El genial escritor norteamericano colaboró con Stanley Kubrick en dos de sus mejores películas (aunque es difícil que esta afirmación no se resquebraje teniendo en cuenta la filmografía del megalómano director de la mítica 2001), en las que aún no se había hecho un nombre en la industria ni había adquirido el prestigio y poder casi ilimitado que en el futuro le permitiría una libertad absoluta en sus films.
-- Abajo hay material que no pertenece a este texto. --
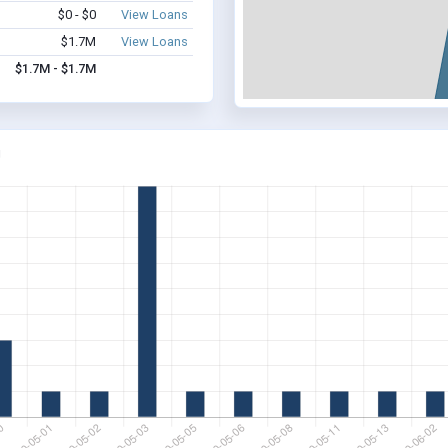
$0 - $0
View Loans
$1.7M
View Loans
$1.7M - $1.7M
J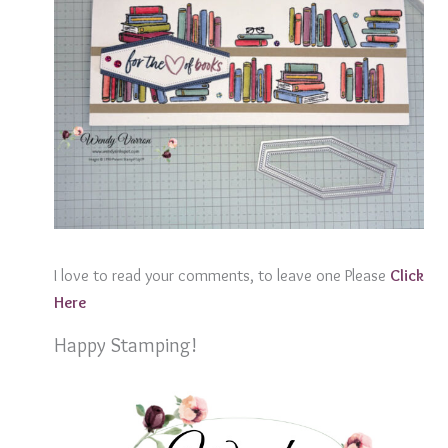
I love to read your comments, to leave one Please
Click
Here
Happy Stamping!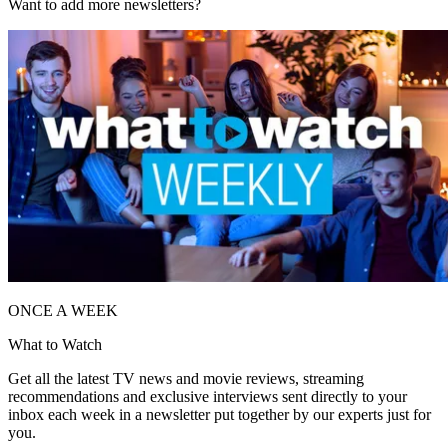
Want to add more newsletters?
ONCE A WEEK
What to Watch
Get all the latest TV news and movie reviews, streaming
recommendations and exclusive interviews sent directly to your
inbox each week in a newsletter put together by our experts just for
you.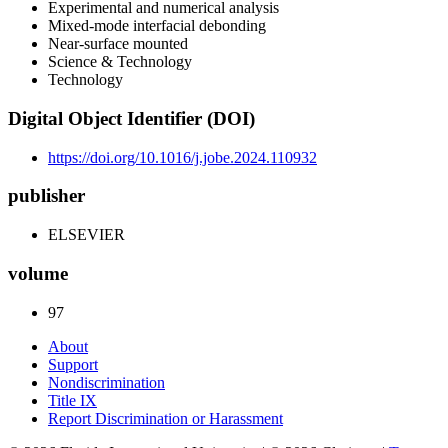
Experimental and numerical analysis
Mixed-mode interfacial debonding
Near-surface mounted
Science & Technology
Technology
Digital Object Identifier (DOI)
https://doi.org/10.1016/j.jobe.2024.110932
publisher
ELSEVIER
volume
97
About
Support
Nondiscrimination
Title IX
Report Discrimination or Harassment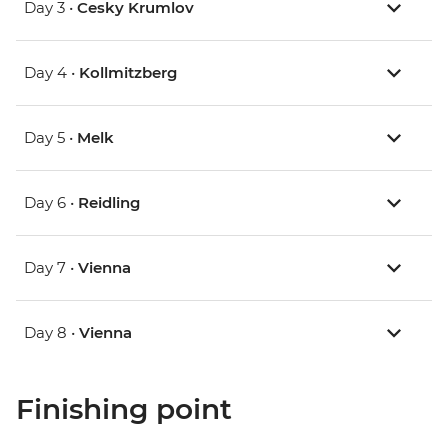
Day 3 •
Cesky Krumlov
Day 4 •
Kollmitzberg
Day 5 •
Melk
Day 6 •
Reidling
Day 7 •
Vienna
Day 8 •
Vienna
Finishing point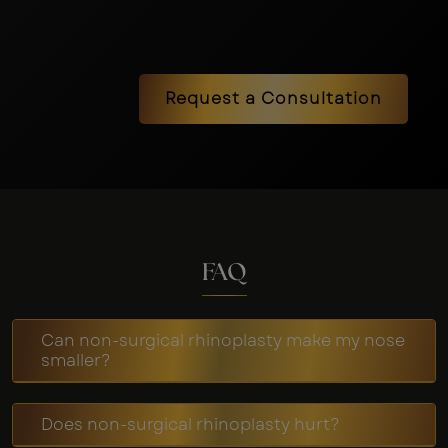
Request a Consultation
FAQ
Can non-surgical rhinoplasty make my nose
smaller?
Does non-surgical rhinoplasty hurt?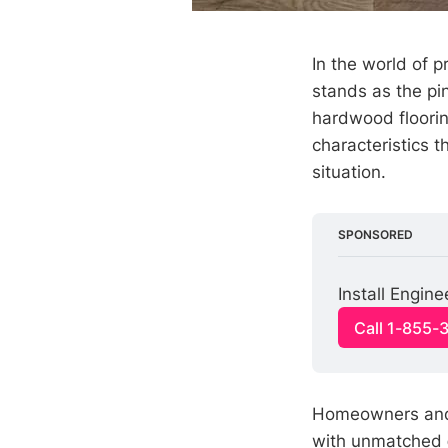
In the world of 
stands as the pi
hardwood floorin
characteristics t
situation.
SPONSORED
Install Engi
Call 1-855-
Homeowners and 
with unmatched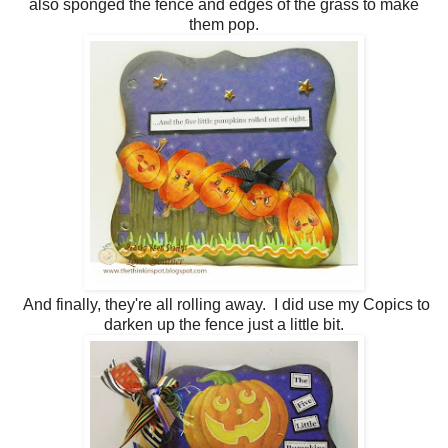
also sponged the fence and edges of the grass to make
them pop.
And finally, they're all rolling away. I did use my Copics to
darken up the fence just a little bit.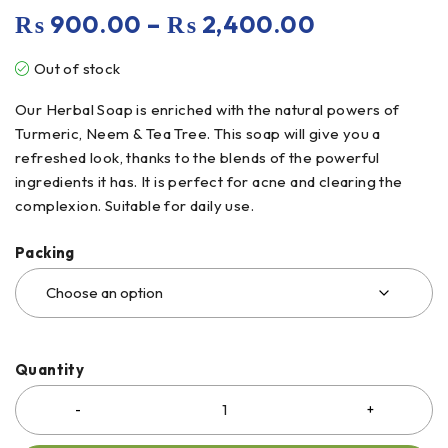
₨
900.00
–
₨
2,400.00
Out of stock
Our Herbal Soap is enriched with the natural powers of
Turmeric, Neem & Tea Tree. This soap will give you a
refreshed look, thanks to the blends of the powerful
ingredients it has. It is perfect for acne and clearing the
complexion. Suitable for daily use.
Packing
Quantity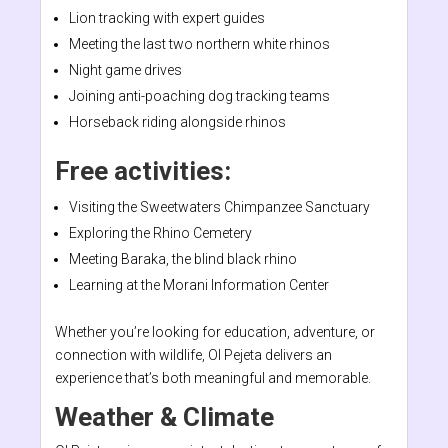
Lion tracking with expert guides
Meeting the last two northern white rhinos
Night game drives
Joining anti-poaching dog tracking teams
Horseback riding alongside rhinos
Free activities:
Visiting the Sweetwaters Chimpanzee Sanctuary
Exploring the Rhino Cemetery
Meeting Baraka, the blind black rhino
Learning at the Morani Information Center
Whether you’re looking for education, adventure, or
connection with wildlife, Ol Pejeta delivers an
experience that’s both meaningful and memorable.
Weather & Climate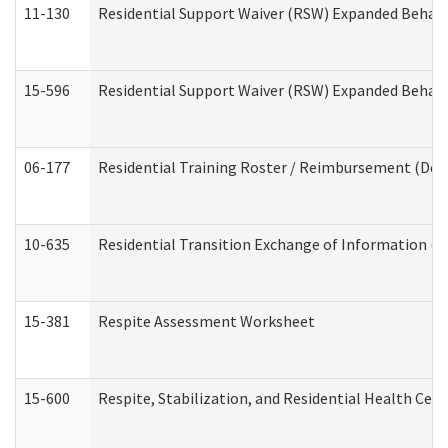
11-130
Residential Support Waiver (RSW) Expanded Behavi
15-596
Residential Support Waiver (RSW) Expanded Behavi
06-177
Residential Training Roster / Reimbursement (Dev
10-635
Residential Transition Exchange of Information (D
15-381
Respite Assessment Worksheet
15-600
Respite, Stabilization, and Residential Health Cen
Sin embargo, en esas dos joyas donde ambos tuvieron ocasión de colaborar, se adivina o se intuye la mano de Thompson en los afilados y precisos diálogos, como en esa pieza maestra del cine negro que es Atraco perfecto (1956), de una modernidad en su ejecución y desarrollo que parece adelantarse a su tiempo, con un brillante Sterling Hayden, retrato perfecto del líder criminal, duro y áspero, exportado por Hollywood, abocado, cómo no, a ese final espectacular, inevitable y capaz de perdurar en las retinas. Pero si magnífica es esta aproximación al noir (que mantiene más de un punto de conexión con La jungla de asfalto, de John Huston), no lo es menos al género bélico con Senderos de gloria (1957), película que ha encontrado su acomodo con el paso de los años hasta convertirse en referencia de estudiosos y cineastas, ejemplo de antibelicismo, ofreciéndonos secuencias deslumbrantes que hoy día siguen ejerciendo su carácter hipnótico (cómo olvidar esos paseos de Kirk Douglas en las trincheras).
            Recuerdo ver ambas películas por primera vez en compañía de mi padre en el ya extinto cine Corona Center, oasis del cine clásico en versión original subtitulada, y con especial énfasis Senderos de gloria, porque supuso su estreno en España después de años de sufrir la censura y, a renglón seguido, una inexplicable atrofiada sensibilidad cinéfila que finalmente llegó a su fin con su esperado estreno en 1986. Me sorprendió entonces su fotografía en blanco y negro, sus diálogos, la estructura, la contenida y memorable interpretación de Kirk Douglas (productor del film, y, según él mismo afirmaba, verdadero responsable de que nos llegara el magnífico y duro desenlace, alejado de una primera versión más suave y apta para todos los públicos), y, por supuesto, los últimos minutos de metraje, conmovedores, inusuales, brillantes.
            Pero volvamos a Jim Thompson. No es un escritor que le dedique una atención especial al estilo. Ni falta que hace. Apunta a las tripas y te remueve por dentro. Te llega al alma. Supongo que eso hizo a Kubrick (al que se le suele acusar a menudo de ser demasiado frío en sus obras) contar con él en dos ocasiones. Imprescindibles dentro de su literatura: 1280 almas (novela fascinante desde sus primeras páginas) y El asesino dentro de mí (de la que tuvimos hace poco una magnífica adaptación por parte del inclasificable Michael Winterbottom).
            Alma y cerebro, cerebro y alma, fusionaron sus talentos para crear dos obras memorables que dignifican el séptimo arte y han quedado como monumentos inmortales, a menudo nombrados y citados en libros y documentales, y que sin duda funcionan como una descarga eléctrica, creativa y estimulante en nuestra concepción artística y un puñetazo despiadado a nuestro estómago, haciéndonos así reflexionar sobre lo que es el ser humano, lo que ha sido y lo que puede llegar a ser.